- YOUR GOAL -
Word for word, return every record that follows.

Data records
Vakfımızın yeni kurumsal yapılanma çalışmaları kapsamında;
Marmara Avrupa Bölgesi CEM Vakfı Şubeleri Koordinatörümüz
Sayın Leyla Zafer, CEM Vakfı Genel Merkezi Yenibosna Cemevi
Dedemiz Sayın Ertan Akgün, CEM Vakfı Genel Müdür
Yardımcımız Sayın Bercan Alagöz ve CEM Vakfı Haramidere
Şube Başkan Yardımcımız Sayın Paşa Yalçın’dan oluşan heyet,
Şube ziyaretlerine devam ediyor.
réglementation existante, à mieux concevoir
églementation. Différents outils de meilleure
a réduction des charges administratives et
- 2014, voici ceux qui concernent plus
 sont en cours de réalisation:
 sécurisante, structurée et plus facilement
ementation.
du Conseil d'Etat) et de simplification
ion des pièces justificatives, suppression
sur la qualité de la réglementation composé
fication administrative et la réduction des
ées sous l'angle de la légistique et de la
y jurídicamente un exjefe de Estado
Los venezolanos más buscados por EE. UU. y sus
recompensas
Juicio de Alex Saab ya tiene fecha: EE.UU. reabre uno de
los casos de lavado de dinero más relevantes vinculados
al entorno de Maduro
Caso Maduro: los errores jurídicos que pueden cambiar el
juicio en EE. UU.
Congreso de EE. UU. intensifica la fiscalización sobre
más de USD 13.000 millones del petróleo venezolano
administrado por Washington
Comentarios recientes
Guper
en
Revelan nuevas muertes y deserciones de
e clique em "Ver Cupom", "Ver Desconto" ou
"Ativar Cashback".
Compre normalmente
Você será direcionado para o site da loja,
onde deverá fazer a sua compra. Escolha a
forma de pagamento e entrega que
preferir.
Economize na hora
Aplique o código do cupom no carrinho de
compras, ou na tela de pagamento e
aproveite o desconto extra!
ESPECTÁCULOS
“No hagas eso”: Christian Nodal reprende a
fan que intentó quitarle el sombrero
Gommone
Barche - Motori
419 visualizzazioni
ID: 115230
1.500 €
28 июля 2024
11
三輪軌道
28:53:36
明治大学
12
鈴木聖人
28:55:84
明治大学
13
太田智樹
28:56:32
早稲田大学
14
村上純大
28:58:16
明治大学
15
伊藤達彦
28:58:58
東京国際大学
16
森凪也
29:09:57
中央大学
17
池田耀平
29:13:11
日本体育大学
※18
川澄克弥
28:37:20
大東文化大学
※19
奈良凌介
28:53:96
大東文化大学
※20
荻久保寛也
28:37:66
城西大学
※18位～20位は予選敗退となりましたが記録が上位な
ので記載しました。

- REPLY TO THE TASK -
Vakfımızın yeni kurumsal yapılanma çalışmaları kapsamında;
Marmara Avrupa Bölgesi CEM Vakfı Şubeleri Koordinatörümüz
Sayın Leyla Zafer, CEM Vakfı Genel Merkezi Yenibosna Cemevi
Dedemiz Sayın Ertan Akgün, CEM Vakfı Genel Müdür
Yardımcımız Sayın Bercan Alagöz ve CEM Vakfı Haramidere
Şube Başkan Yardımcımız Sayın Paşa Yalçın’dan oluşan heyet,
Şube ziyaretlerine devam ediyor.
réglementation existante, à mieux concevoir
églementation. Différents outils de meilleure
a réduction des charges administratives et
- 2014, voici ceux qui concernent plus
 sont en cours de réalisation:
 sécurisante, structurée et plus facilement
ementation.
du Conseil d'Etat) et de simplification
ion des pièces justificatives, suppression
sur la qualité de la réglementation composé
fication administrative et la réduction des
ées sous l'angle de la légistique et de la
y jurídicamente un exjefe de Estado
Los venezolanos más buscados por EE. UU. y sus
recompensas
Juicio de Alex Saab ya tiene fecha: EE.UU. reabre uno de
los casos de lavado de dinero más relevantes vinculados
al entorno de Maduro
Caso Maduro: los errores jurídicos que pueden cambiar el
juicio en EE. UU.
Congreso de EE. UU. intensifica la fiscalización sobre
más de USD 13.000 millones del petróleo venezolano
administrado por Washington
Comentarios recientes
Guper
en
Revelan nuevas muertes y deserciones de
e clique em "Ver Cupom", "Ver Desconto" ou
"Ativar Cashback".
Compre normalmente
Você será direcionado para o site da loja,
onde deverá fazer a sua compra. Escolha a
forma de pagamento e entrega que
preferir.
Economize na hora
Aplique o código do cupom no carrinho de
compras, ou na tela de pagamento e
aproveite o desconto extra!
ESPECTÁCULOS
“No hagas eso”: Christian Nodal reprende a
fan que intentó quitarle el sombrero
Gommone
Barche - Motori
419 visualizzazioni
ID: 115230
1.500 €
28 июля 2024
11
三輪軌道
28:53:36
明治大学
12
鈴木聖人
28:55:84
明治大学
13
太田智樹
28:56:32
早稲田大学
14
村上純大
28:58:16
明治大学
15
伊藤達彦
28:58:58
東京国際大学
16
森凪也
29:09:57
中央大学
17
池田耀平
29:13:11
日本体育大学
※18
川澄克弥
28:37:20
大東文化大学
※19
奈良凌介
28:53:96
大東文化大学
※20
荻久保寛也
28:37:66
城西大学
※18位～20位は予選敗退となりましたが記録が上位な
ので記載しました。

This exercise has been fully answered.